HOW TO COMPLETE THIS TASK: In the records below, find the lines that include the string "είναι" and report how many there are, nothing else.

[DATASET]

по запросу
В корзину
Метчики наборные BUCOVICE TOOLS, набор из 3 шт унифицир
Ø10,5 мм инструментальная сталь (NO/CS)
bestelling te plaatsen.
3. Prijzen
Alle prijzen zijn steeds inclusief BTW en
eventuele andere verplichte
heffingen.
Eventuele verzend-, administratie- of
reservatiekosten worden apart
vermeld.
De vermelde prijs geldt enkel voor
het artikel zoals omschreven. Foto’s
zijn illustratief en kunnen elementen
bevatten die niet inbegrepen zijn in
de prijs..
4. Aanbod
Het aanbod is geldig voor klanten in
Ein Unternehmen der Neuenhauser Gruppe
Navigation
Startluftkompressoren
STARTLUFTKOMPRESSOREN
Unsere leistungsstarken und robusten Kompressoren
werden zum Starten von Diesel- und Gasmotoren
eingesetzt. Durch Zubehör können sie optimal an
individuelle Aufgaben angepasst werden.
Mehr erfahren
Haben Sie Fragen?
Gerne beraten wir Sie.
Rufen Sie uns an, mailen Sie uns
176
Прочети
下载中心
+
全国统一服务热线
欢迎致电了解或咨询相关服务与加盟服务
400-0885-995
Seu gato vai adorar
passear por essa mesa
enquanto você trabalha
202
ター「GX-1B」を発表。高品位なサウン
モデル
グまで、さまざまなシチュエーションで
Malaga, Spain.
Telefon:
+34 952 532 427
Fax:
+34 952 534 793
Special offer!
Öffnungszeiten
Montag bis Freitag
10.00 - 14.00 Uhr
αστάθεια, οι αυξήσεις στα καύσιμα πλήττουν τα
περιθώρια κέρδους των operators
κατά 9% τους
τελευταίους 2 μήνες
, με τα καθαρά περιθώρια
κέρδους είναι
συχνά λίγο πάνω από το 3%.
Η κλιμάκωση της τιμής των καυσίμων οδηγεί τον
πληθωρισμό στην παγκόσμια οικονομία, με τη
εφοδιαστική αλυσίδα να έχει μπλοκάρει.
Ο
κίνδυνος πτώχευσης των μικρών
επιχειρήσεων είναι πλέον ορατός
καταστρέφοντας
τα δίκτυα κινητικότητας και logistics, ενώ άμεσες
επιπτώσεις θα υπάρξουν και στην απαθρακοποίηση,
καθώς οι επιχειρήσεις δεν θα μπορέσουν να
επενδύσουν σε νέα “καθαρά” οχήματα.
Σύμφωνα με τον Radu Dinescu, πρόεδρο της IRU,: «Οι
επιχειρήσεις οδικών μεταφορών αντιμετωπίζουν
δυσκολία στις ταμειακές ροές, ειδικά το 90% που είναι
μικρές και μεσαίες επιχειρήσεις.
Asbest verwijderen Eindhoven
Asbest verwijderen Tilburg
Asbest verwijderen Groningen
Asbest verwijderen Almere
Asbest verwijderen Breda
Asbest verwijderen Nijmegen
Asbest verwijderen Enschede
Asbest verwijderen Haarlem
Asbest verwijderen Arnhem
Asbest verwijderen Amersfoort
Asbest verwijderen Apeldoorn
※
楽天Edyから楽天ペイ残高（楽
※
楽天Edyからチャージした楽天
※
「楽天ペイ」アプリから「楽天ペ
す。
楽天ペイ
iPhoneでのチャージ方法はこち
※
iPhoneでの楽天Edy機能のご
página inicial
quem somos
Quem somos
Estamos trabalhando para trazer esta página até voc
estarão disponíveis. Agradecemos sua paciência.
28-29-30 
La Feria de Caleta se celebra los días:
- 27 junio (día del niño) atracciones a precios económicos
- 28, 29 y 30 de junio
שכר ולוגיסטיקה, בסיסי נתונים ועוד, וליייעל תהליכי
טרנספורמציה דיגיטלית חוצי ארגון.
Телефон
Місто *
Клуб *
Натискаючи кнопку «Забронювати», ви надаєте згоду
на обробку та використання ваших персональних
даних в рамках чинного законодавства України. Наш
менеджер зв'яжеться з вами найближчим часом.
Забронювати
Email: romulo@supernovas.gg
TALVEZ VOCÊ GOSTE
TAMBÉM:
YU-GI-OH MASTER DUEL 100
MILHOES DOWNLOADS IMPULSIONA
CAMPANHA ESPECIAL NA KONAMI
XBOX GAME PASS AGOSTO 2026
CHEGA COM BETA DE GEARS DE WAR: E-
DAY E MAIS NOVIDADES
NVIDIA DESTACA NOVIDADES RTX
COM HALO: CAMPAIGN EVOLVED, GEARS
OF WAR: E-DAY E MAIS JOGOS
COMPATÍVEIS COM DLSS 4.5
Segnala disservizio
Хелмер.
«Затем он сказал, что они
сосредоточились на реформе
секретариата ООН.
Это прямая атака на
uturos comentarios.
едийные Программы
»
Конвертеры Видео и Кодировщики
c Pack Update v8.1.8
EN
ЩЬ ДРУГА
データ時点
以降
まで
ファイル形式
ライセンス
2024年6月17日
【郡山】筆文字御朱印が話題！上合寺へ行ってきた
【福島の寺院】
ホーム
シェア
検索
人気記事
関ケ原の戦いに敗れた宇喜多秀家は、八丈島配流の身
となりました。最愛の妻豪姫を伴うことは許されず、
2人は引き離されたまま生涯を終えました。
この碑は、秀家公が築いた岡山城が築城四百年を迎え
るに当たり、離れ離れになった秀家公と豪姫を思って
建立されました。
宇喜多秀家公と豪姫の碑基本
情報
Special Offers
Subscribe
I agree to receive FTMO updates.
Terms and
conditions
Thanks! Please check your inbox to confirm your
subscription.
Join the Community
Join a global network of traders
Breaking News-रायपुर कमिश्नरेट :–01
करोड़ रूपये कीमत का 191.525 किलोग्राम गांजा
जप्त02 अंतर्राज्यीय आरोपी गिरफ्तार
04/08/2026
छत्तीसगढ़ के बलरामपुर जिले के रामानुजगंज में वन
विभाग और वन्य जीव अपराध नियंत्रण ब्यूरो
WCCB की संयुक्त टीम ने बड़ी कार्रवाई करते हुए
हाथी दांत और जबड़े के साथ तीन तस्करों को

[/DATASET]

COMPLETED EXERCISE: 3